I am indeed grateful that The Australian Government will purchase a standing electric wheelchair, when needed, which will provide Joshua with the freedom and independence he will require. However, the only assistance Joshua will get towards an accessible mode of transport, is that NDIS will pay for the modifications of the vehicle.

Firstly, I will need to purchase a suitable vehicle myself and then have the modifications done to suit Joshua’s needs as well as being able to fit myself and his brothers in the car. Financially I am not in the position to purchase such a vehicle due to being on a single income; funding the majority of our family needs. At some point I will need to be Joshua’s full time carer which means a loss of income.

The vehicle must meet certain stipulations and needs to be almost new to last Joshua’s lifespan. (NDIS only pay once a lifetime towards adaptations for a vehicle)

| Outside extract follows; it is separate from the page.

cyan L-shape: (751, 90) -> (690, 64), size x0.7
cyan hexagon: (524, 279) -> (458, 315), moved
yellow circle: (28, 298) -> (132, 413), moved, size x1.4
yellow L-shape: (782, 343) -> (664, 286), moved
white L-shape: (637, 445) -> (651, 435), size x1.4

Eventually I will also need to look at an accessible house to enable me to provide the care for Joshua so he can continue to have a quality of life he deserves. This is something that will come as a personal expense to me.

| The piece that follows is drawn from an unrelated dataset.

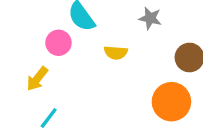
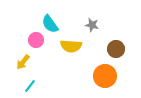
yellow semicircle: (116, 53) -> (71, 46), size x1.5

The boys and I have a fundraising focus and that is to be able to purchase an accessible vehicle and to continue to create cherished memories together with Joshua. We have plans for family holidays to visit extended family and friends over East in NSW and QLD. We hope to continue to experience some amazing adventures whilst we can!

My

Go-Fund-Me page is only part of the fundraising I have planned. I endeavour to do many other fundraising events over the next few months also, to help raise the much needed funds for my son Joshua.

Please help Joshua and his brothers by giving a big or small donation.

We are so grateful for any donations!!

Asking for help is so difficult for me, however Joshua has taught me so much about life and how if we need help, we need to ask for it. Life is too short!